Conjoncture Eurofer, l'organisation regroupant les producteurs d'acier présents dans l'Union européenne, a publié lundi le bilan 2017 du secteur ainsi que ses prévisions économiques pour 2018 et 2019.

Selon le rapport d'Eurofer, l'an dernier et par rapport à 2016, la demande d'acier dans l'UE a augmenté de 1,9 %. La consommation était en hausse de 4,2 %. La croissance totale du secteur sidérurgique s'affichait à 4,7 %, la meilleure depuis 2011.

Les secteurs européens de consommation d'acier qui se portaient bien en 2017 sont les tubes (+ 8,3 % par rapport à 2016, la plus forte production annuelle depuis 2012), l'ingénierie mécanique, les appareils électroménagers (+ 3,7 %) et la construction (+ 4,3 %, soit la meilleure performance depuis 2007).

Les importations d'acier par l'Europe ont chuté de près de 14 % en 2017. Cela s'explique notamment par une baisse des achats de produits venant de Chine (le plus gros producteur mondial d'acier) et d'autres pays, affectés par les mesures anti-dumping et anti-subvention prises par la Commission européenne à leur encontre.
L'UE importe principalement des produits sidérurgiques venant, dans l'ordre, d'Inde (pays qui a doublé ses exportations vers l'Europe), de Turquie (hausse des exportations de 65 %), de Chine, de Corée du Sud et de Russie. Ces cinq pays totalisent 80 % des importations d'acier de l'UE.

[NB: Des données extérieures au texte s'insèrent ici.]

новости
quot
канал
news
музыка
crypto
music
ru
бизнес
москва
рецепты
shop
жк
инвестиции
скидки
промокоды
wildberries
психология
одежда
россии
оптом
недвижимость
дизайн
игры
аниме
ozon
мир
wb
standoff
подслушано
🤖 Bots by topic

Les exportations d'acier européen ont, elles, augmenté de 1 % entre 2016 et 2017. Les plus gros acheteurs de produits sidérurgiques longs et plats "made in UE" sont la Turquie et l'Amérique du Nord.

Pour 2018 et 2019, Eurofer prévoit une hausse de la consommation d'acier en Europe de 1,8 % cette année et de 1,6 % en 2019. Secteur par secteur, on peut s'attendre à des augmentations d'utilisation d'acier dans la construction (+ 2,6 % en 2018 et + 2,2 % en 2019), l'ingénierie mécanique (+ 3,1 % et + 1,9 %), l'électroménager (+ 2,7 % et + 2,6 %). Les tubes devraient se tasser légèrement cette année (- 0,5 %) et repartir sensiblement à la hausse en 2019 (+ 0,7 %). Eurofer souligne toutefois que l'impact incertain du Brexit pourrait changer la donne dans certains secteurs.

En 2018 et 2019, les ventes européennes d'automobiles devraient connaître un ralentissement, surtout en Allemagne et en France, annonce Eurofer mais les activités de production partiraient tout de même à la hausse : + 1,7 % cette année et + 1,1 % l'an prochain.